Kitch was never particularly close to the Cooke family, yet is now revealed to hold the key piece of information regarding Lowell’s disappearance. This hints at the fact that sometimes outsiders are able to better view a family dynamic than those within the family itself. At the same time, Kitch’s life has moved in a distinctly oppositional direction to Lowell’s. Whereas she has embraced a more dutiful path, he has pursued rebellion.
The student told Lowell that when Fern left the Cookes, he took her to a psych lab in South Dakota where she was placed with over 20 other chimps, and which was run by a professor with a bad reputation. The professor did not allow Fern to be introduced into the new chimp community slowly, even though he was aware that she had never lived with other chimps before. The professor was strict and callous, and never called Fern by her name. Hearing this, Lowell “lost it” and refused to go to basketball practice, yelling: “That’s my sister in that cage.” Kitch notes that the graduate student had said Fern was being treated “like some kind of animal.”
Lowell is deeply affected not only by his sense of justice and belief in animal rights, but also by his overwhelming love for Fern in particular. Indeed, this love stops him moving on from her absence and pursuing the “normal” activities of teenage life, such as playing on the basketball team and dating Kitch. Breaking down the binary between humans and animals can have devastating consequences in a world invested in upholding that binary and in treating animals in an inferior way.
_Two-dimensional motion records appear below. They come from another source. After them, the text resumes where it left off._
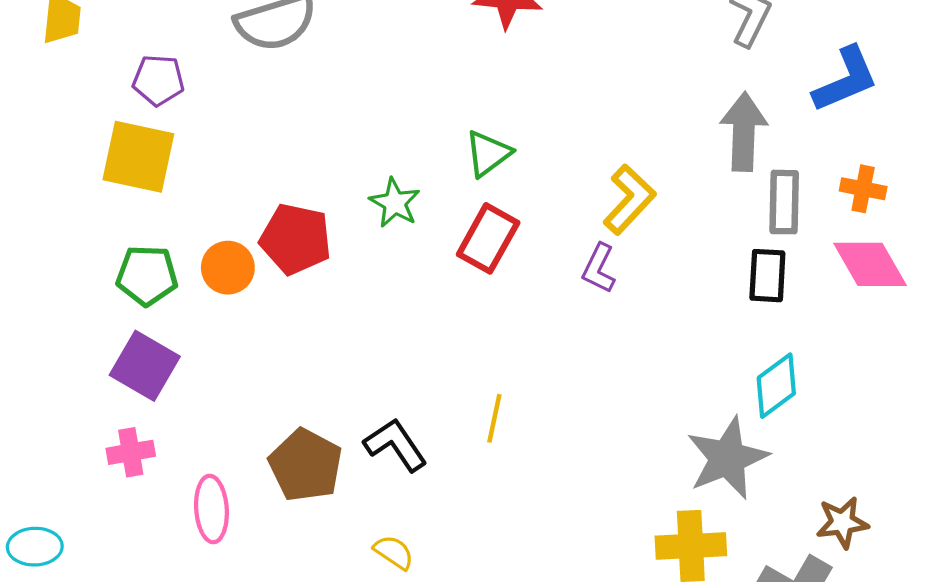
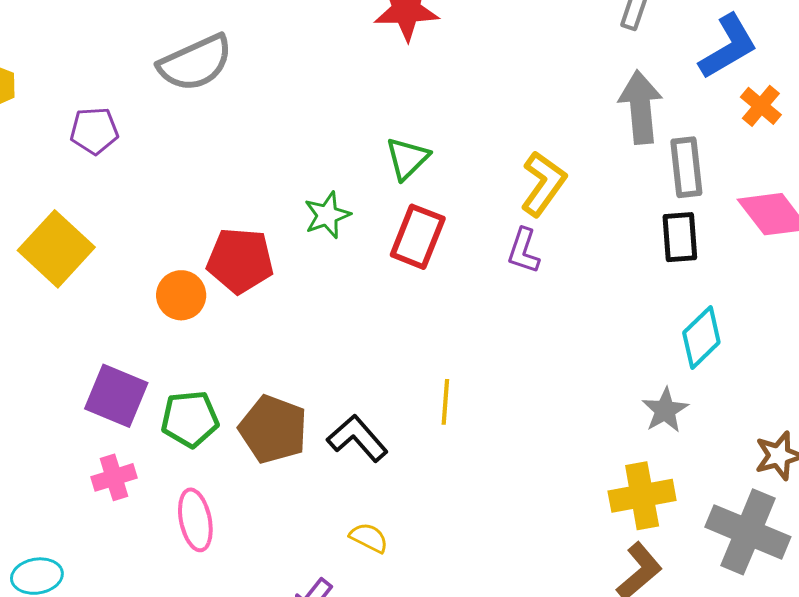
yellow square: (138, 157) -> (56, 249), moved, turned 38
orange cross: (863, 189) -> (761, 106), moved, turned 36
green star: (395, 203) -> (327, 215), turned 30
green pentagon: (147, 275) -> (190, 419), moved
gray star: (727, 458) -> (665, 410), size x0.6
brown pentagon: (306, 465) -> (273, 429), moved

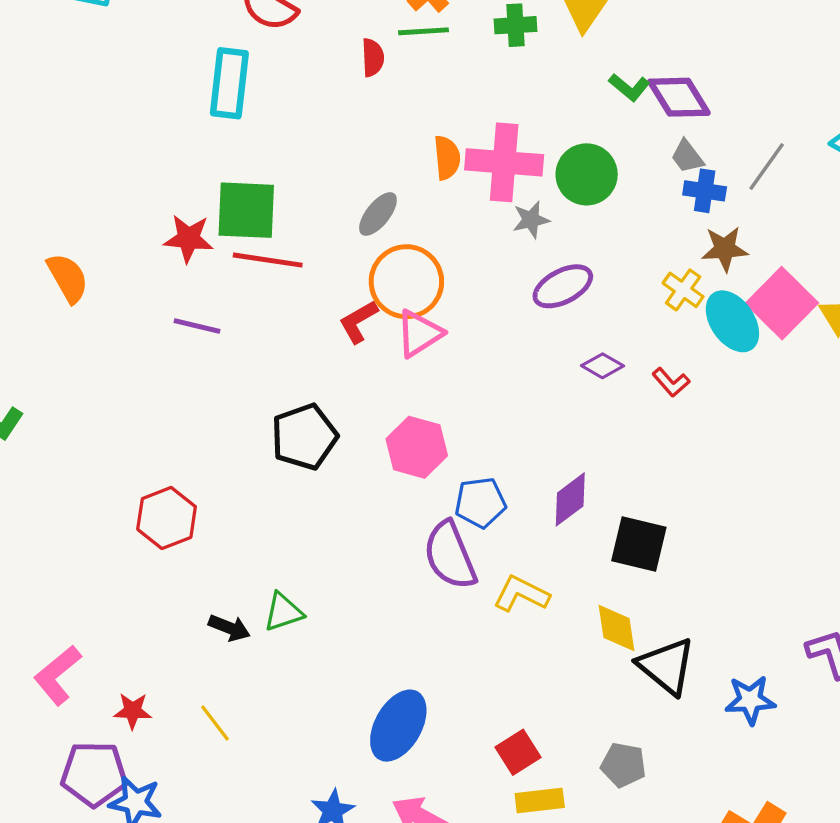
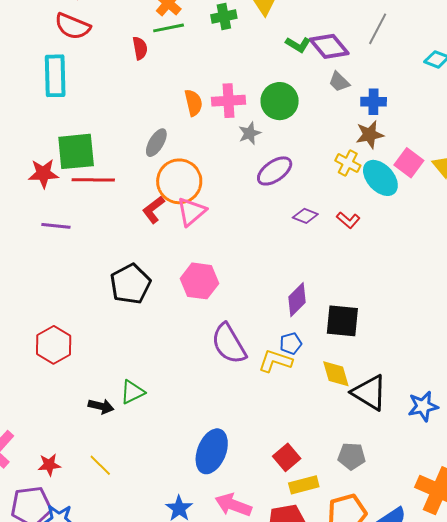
pink cross: (504, 162) -> (229, 101), size x0.7
gray line: (767, 166) -> (378, 29), moved
blue cross: (705, 191) -> (374, 102), moved
pink square: (782, 303) -> (409, 163), size x0.7
blue pentagon: (480, 503) -> (291, 343), moved, size x0.7

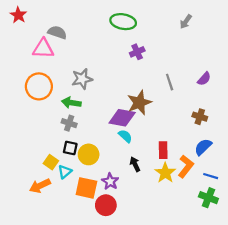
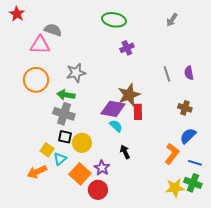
purple semicircle: (204, 79) -> (189, 73), turned 128
gray line: (170, 82) -> (167, 74), moved
gray cross: (69, 123) -> (64, 114), size x1.5
red rectangle: (163, 150) -> (138, 112), moved
yellow star: (165, 173) -> (175, 188), moved, turned 30
orange square: (86, 188) -> (80, 174), turned 30

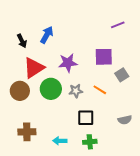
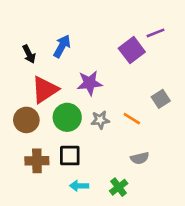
purple square: (104, 57) -> (132, 50), moved, turned -36
black square: (86, 118) -> (70, 156), moved
gray semicircle: (125, 120) -> (140, 158), moved
brown cross: (27, 132) -> (37, 161), moved
green cross: (90, 142) -> (119, 187), turned -32

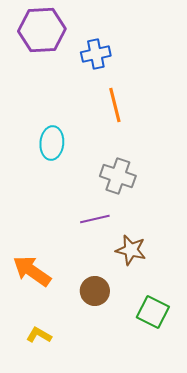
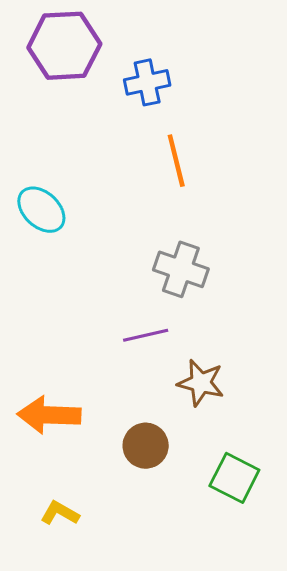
cyan ellipse: (52, 143) -> (41, 210), moved, turned -52
orange arrow: (32, 271) -> (49, 415), turned -33

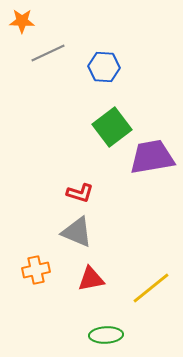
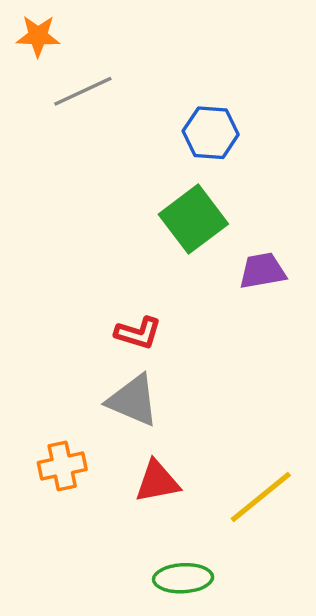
blue hexagon: (104, 67) -> (211, 133), moved
purple trapezoid: (152, 157) -> (262, 271), size x0.6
Rosemary is horrified by Kitch’s story, but reacts by telling herself that Fern’s fate probably wasn’t as bad as Kitch had made it seem. She also reassures herself that Lowell had probably gone to rescue Fern anyway, before he moved on to set fire to the lab at UC Davis. At dinner, she says nothing.
Now that he knows the truth about animal abuse and Fern’s fate, Lowell cannot bring himself to look away, and upends his life in order to rescue other lab animals. Rosemary, however, has a greater capacity for denial and repression than her brother.